Roverto ha deciso di usare il suo corpo e di sacrificare la sua salute per avere un altro processo. Ma il pericolo è che finisca per sacrificare la vita. In Italia la revisione del processo è molto difficile: basti pensare che solo da pochissimo tempo è stato affermato il principio che quando la Corte europea rileva delle cause di non equità del processo, allora il processo deve essere rifatto. Una strada che potrebbe percorrere anche Roverto, solo che un processo alla Corte di Strasburgo dura circa quattro anni, un tempo davvero lungo per chi grida ogni notte la propria innocenza.

Elton Kalica


 

Il sogno di una giustizia giusta

Roverto Cobertera è un detenuto condannato all’ergastolo, un uomo di 50 anni di origine domenicana. È in carcere da 4 anni e non ha mai smesso di proclamare la sua innocenza. Sappiamo tutti che noi detenuti, per lo meno all’inizio della detenzione, gridiamo spesso la nostra estraneità ai fatti di cui veniamo accusati, ma poi ci si rassegna, la maggior parte perché si è veramente colpevoli, in altri casi perché non ti crede nessuno, e ti ritrovi solo.

Roverto NO! Lui ha deciso di combattere e ha incominciato uno sciopero della fame e della sete per attirare l’attenzione sulla sua storia, cercando di trovare una persona che riponga fiducia in lui, che creda veramente in un sistema dove la giustizia alla fine vince.

Vorrei cercare di farvi capire che in realtà però viviamo in un sistema molto bravo a trovare colpevoli, ma incapace di ammettere che a volte può sbagliare, e per non ammetterlo butta in un dimenticatoio degli esseri umani che appartengono di diritto alla società.

Se sei uno “che conta”, il potere è quello che ti può permettere di combattere, che ti dà la forza necessaria per andare avanti in una battaglia personale, ma chi non ha questo potere? Allora io chiedo a uno di questi “potenti” di aiutare Roverto a cercare la verità. La storia di Roverto è pubblica su internet, e con un po’ di attenzione si capisce che ci sono tante incongruenze, troppe cose poco chiare.

Io non sono molto pratico di quanto un essere umano possa resistere a non mangiare e bere, ma so che si può morire. Io sono colpevole dei miei reati, dunque non troverei mai la forza per affrontare una protesta del genere, per questo vorrei che venisse presa seriamente la protesta di Roverto cercando di scoprire la verità, se no a cosa serve la giustizia?

Lorenzo Sciacca

 

 

Urla d’innocenza fra le sbarre

Roverto Cobertera è nato all’estero ed ha doppia cittadinanza statunitense e domenicana. È detenuto nel carcere di Padova. È stato condannato alla “Pena di Morte Viva” (così viene chiamata da noi ergastolani la pena perpetua).

É un uomo di colore e forse anche questo ha pesato sulla sua condanna perché lo straniero e per giunta nero è il colpevole ideale. Roverto Cobertera, ha i capelli neri come il carbone e un sorriso di luce sempre stampato sulle labbra.

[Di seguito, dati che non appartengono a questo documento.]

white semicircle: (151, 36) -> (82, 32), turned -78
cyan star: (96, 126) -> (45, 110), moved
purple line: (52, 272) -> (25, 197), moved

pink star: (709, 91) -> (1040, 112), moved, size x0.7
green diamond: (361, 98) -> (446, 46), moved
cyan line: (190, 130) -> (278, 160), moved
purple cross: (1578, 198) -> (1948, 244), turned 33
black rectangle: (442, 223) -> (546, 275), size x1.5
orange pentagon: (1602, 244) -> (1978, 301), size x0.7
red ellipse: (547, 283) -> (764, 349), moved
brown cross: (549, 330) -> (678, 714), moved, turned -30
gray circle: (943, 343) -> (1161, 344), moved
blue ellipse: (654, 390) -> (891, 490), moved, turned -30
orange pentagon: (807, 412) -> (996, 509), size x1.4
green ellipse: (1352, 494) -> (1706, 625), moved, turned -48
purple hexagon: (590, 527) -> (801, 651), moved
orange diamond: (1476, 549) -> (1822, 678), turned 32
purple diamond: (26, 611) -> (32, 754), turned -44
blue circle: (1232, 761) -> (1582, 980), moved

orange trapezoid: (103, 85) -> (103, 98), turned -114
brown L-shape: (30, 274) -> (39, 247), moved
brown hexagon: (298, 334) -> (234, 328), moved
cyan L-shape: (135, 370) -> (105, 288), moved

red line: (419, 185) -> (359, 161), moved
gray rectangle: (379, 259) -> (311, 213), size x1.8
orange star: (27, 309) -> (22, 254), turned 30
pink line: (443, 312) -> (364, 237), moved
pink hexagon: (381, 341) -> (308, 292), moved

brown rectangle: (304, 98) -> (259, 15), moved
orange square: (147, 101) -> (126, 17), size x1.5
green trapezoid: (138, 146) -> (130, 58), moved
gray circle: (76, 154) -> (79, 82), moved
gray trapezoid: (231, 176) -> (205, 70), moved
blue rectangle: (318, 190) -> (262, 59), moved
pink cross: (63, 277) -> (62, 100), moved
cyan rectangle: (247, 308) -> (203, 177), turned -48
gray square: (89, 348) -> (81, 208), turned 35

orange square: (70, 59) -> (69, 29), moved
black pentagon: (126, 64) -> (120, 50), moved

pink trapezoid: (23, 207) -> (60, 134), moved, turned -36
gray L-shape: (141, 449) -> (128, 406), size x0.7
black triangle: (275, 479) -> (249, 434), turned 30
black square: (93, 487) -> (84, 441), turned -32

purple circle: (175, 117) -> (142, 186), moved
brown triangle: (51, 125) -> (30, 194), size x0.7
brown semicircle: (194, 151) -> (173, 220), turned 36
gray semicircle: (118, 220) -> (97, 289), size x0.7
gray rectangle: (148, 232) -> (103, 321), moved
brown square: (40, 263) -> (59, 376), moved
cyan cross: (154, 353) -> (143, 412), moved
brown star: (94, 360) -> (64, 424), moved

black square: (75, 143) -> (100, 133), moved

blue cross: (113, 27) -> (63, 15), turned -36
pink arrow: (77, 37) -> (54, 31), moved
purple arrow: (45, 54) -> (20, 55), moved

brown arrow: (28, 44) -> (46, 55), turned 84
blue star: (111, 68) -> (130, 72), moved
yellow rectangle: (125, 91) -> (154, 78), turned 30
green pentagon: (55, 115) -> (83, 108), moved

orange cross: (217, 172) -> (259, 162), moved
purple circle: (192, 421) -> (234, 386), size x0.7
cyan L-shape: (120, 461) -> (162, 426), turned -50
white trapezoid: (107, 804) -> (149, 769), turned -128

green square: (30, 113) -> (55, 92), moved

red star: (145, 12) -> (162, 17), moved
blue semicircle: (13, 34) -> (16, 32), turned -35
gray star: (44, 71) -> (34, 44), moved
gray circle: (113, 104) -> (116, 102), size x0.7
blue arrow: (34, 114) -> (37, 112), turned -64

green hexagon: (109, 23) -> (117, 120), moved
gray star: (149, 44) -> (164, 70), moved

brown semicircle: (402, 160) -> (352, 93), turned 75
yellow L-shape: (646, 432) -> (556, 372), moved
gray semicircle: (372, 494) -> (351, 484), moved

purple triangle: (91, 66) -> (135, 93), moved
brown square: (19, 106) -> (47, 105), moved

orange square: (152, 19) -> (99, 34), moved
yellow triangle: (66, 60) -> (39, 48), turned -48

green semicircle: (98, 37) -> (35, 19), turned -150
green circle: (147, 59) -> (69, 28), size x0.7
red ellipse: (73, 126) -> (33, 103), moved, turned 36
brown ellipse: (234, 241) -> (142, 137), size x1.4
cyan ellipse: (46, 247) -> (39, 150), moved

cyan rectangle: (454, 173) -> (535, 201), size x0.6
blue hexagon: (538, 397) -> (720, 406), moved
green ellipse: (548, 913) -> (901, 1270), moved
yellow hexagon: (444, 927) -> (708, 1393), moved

L’ho incontrato nella Redazione di “Ristretti Orizzonti” e sapendo dei miei studi universitari di giurisprudenza lui mi ha passato le sue carte processuali. Dopo qualche tempo ho letto la motivazione del primo grado e dell’appello e mi sono fortemente convinto della sua innocenza, perché conosco molto bene la differenza fra la verità vera e quella processuale.

Roverto Cobertera ha deciso da qualche tempo di dimostrare la sua innocenza con la propria vita, l’unica cosa che gli è rimasta.

Dal quattro luglio ha iniziato uno sciopero della fame per urlare la sua innocenza fra le sbarre.

Ed è disposto a morire per ritornare dalla sua famiglia e dai suoi meravigliosi figli.

Io non posso fare altro che trasmettere tutta la mia solidarietà, da uomo ombra, a Roverto Cobertera.

E sostenere la sua battaglia perché venga provata la sua innocenza fra le sbarre con la speranza che qualcuno al di là dal muro di cinta ascolti e senta le grida di una persona che con la sua protesta afferma con forza che preferisce morire da innocente che vivere da colpevole.